Zhong Yue sakinleşmek için derin bir nefes aldı. Sonra yüzünde sıcak bir ifade belirdi: “Bayan Linghu, Komutan Yardımcısı Hu ile bela aramayacağım ama…” Sözünü kesti ve devam etmeden önce Tan Xiu Teng’e baktı, “Ancak, Küçük kardeşimin katilinin kaçmasına izin vermeyeceğim!”
Bu sözleri duyan Linghu Yun Di, Zhong Yue’ye yanıt vermedi. Bunun yerine Hu Fei Yan’a bakmak için döndü. Hu Fei Yan, Tan Xiu Teng’i korumak isterse Hu Fei Yan adına müdahale ederdi. Eğer büyüğü ile Hu Bu Gui arasındaki sorunun çözümüne yardımcı olacaksa bunu yapmaya istekliydi. Yıllarca ona baktığı için büyüğüne borçluydu ve büyüğünün suçluluk içinde yaşadığını görmek onu üzüyordu. Geçmişte Hu Bu Gui ile tanışmak için Gui Lan Şehrine gitmişti ama Hu Bu Gui onun Linghu klanından olduğunu öğrendiğinde onunla tanışmayı reddetti. Bu nedenle bu meseleyi Hu Fei Yan aracılığıyla çözmeyi umuyordu.

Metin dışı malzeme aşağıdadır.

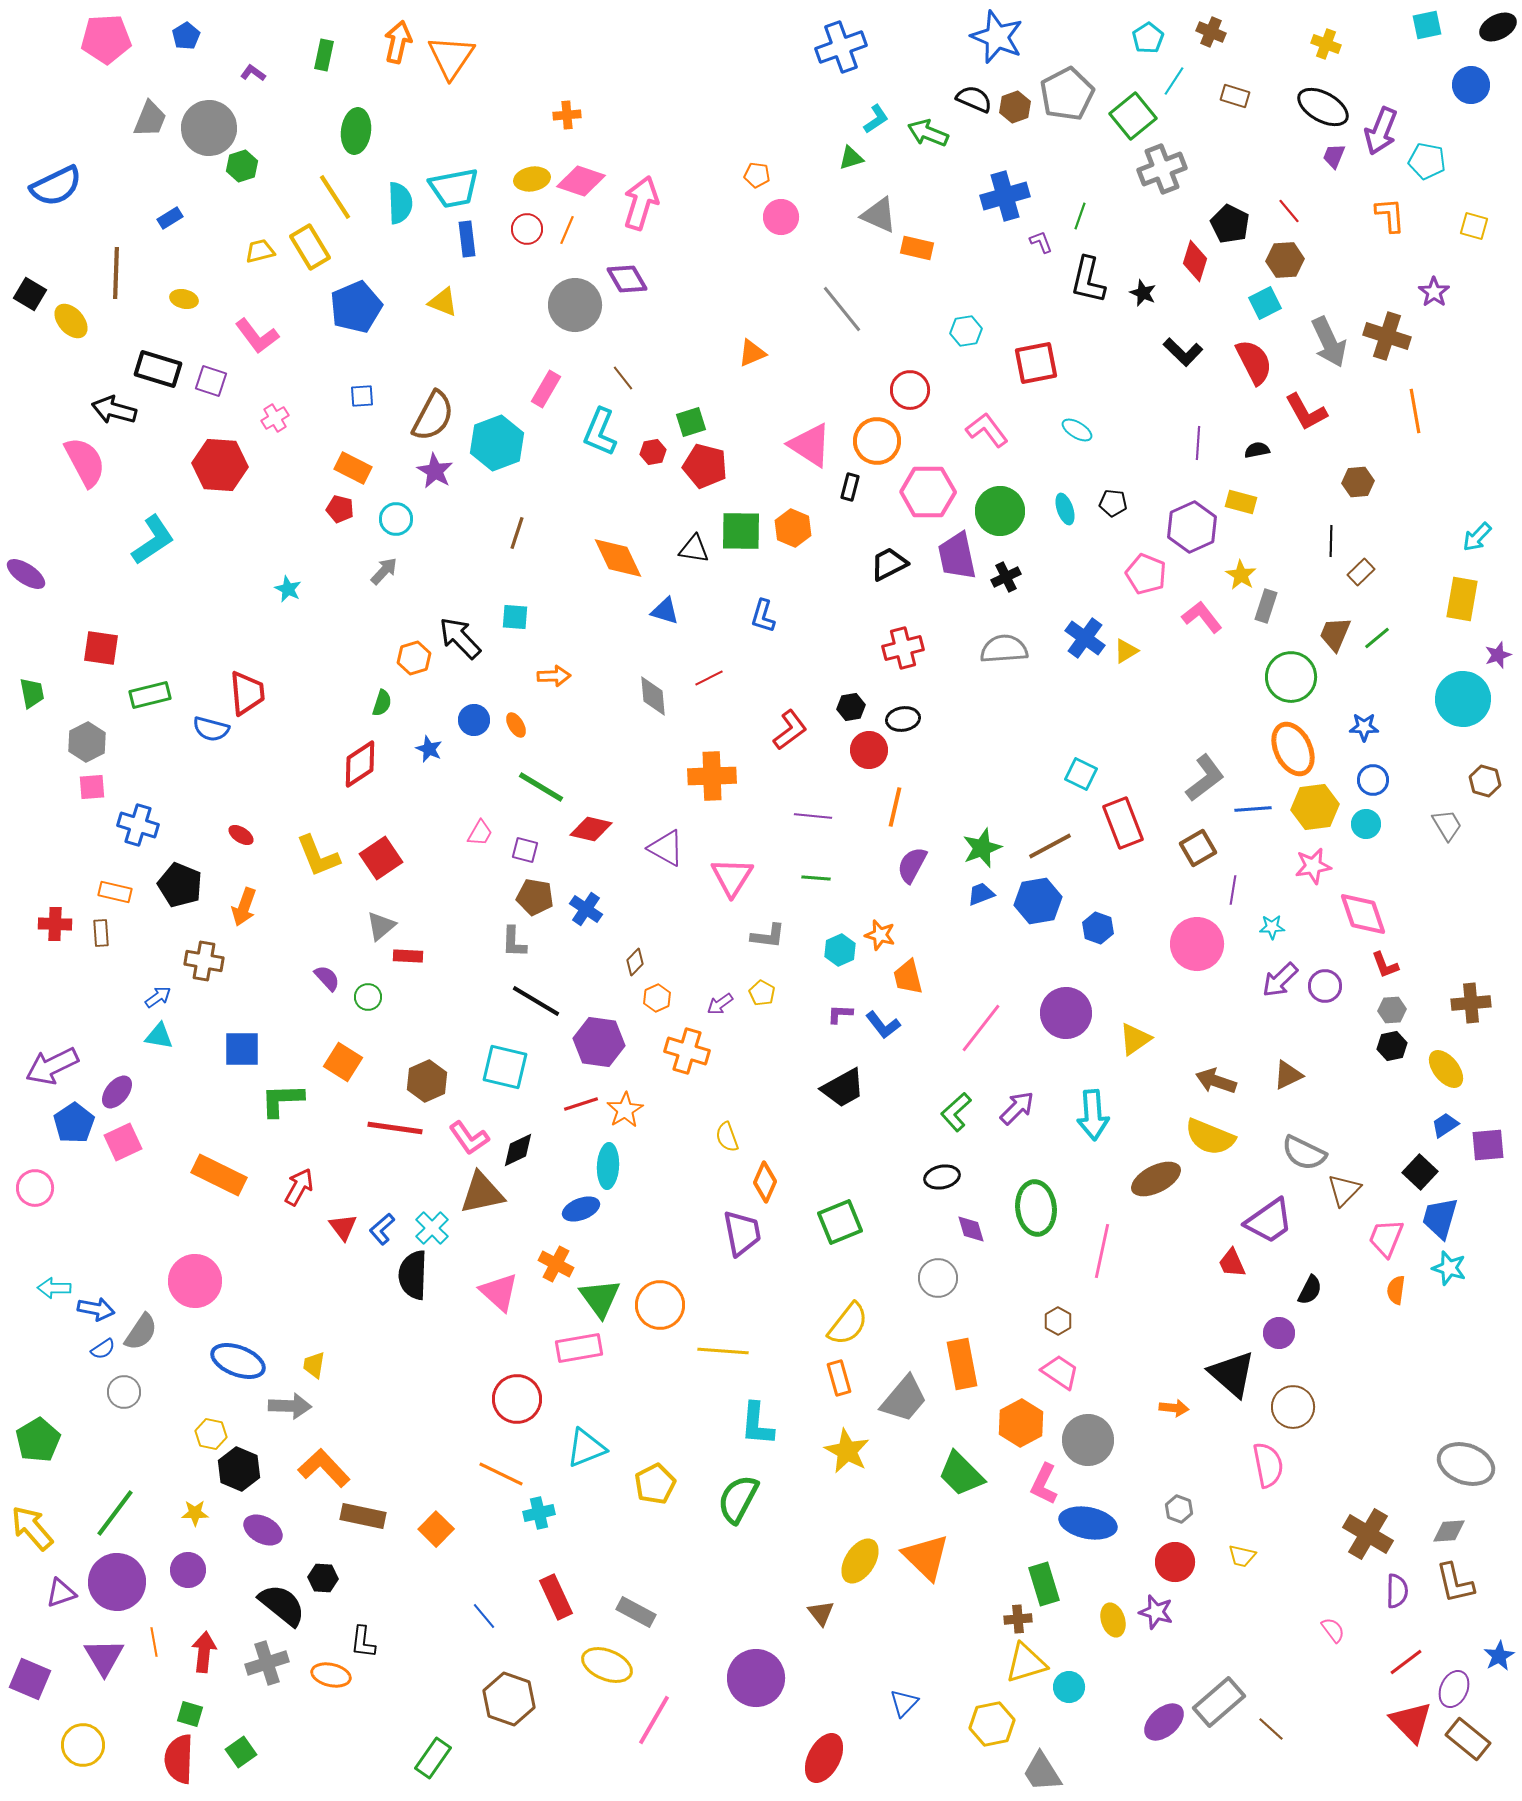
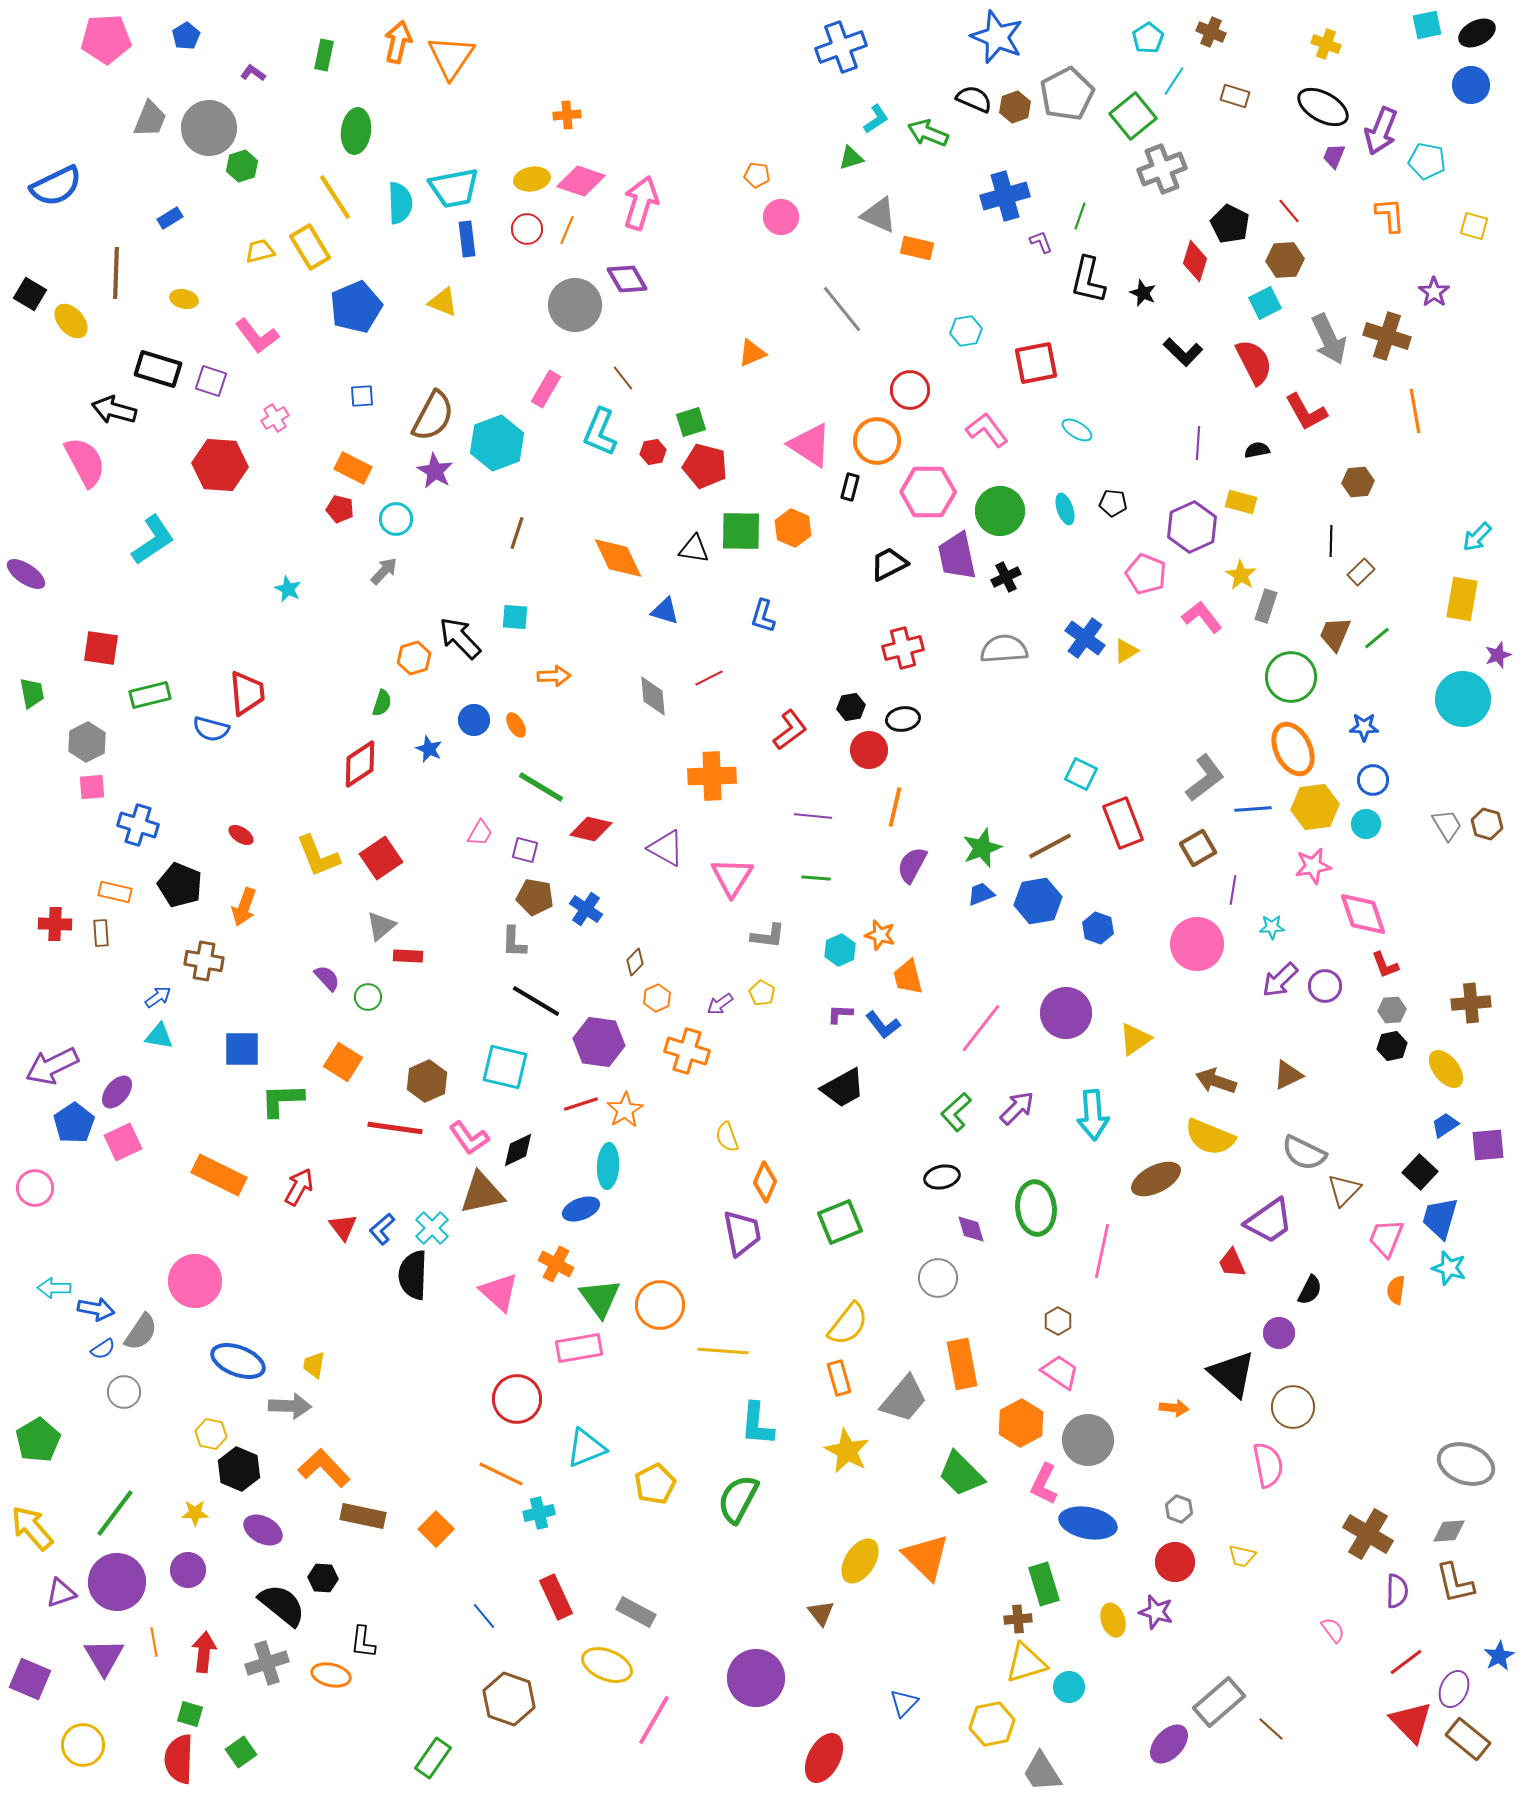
black ellipse at (1498, 27): moved 21 px left, 6 px down
gray arrow at (1329, 342): moved 3 px up
brown hexagon at (1485, 781): moved 2 px right, 43 px down
purple ellipse at (1164, 1722): moved 5 px right, 22 px down; rotated 6 degrees counterclockwise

Şu ana kadar sessiz kalan Duan Ling Tian, Hu Fei Yan’a baktı. Yolculukları sırasında onu biraz daha iyi tanımıştı ama Tai Dağı’nın Zhong klanının Genç Efendisi Zhong Yue’nin sözlerine nasıl tepki vereceğinden emin değildi. Sonuçta onun Tan Xiu Teng ile hiçbir ilişkisi ve ona karşı hiçbir yükümlülüğü yoktu.
Aynı zamanda Tan Xiu Teng, Hu Fei Yan’a yalvaran gözlerle baktı.
“Ne düşünüyorsun?” Hu Fei Yan sordu. Aynı zamanda Ses Aktarımı yoluyla şunları söyledi: “Linghu Yun Di’nin varlığıyla artık Tan Xiu Teng’in hayatını kurtarabileceğiz. Ancak Zhong klanı daha sonra kesinlikle bir hamle yapacaktır. Zhong Yue’nin babası sadece klan lideri değil, aynı zamanda atası da klanın en güçlü yüce gücüdür. Zhong klanının atalarının da ona değer verdiği söyleniyor. Zhong Yue yalnızca doğuştan gelen yeteneği ve kavrayışından dolayı değil, aynı zamanda çoğunlukla atasından dolayı da güçlü.”
Bir duraklamanın ardından Hu Fei Yan, Ses Aktarımı aracılığıyla şunu söylemeye devam etti: “Tan Xiu Teng’i Zhong Yue’ye teslim edersek gelecekteki sorunlardan kaçınabileceğiz.”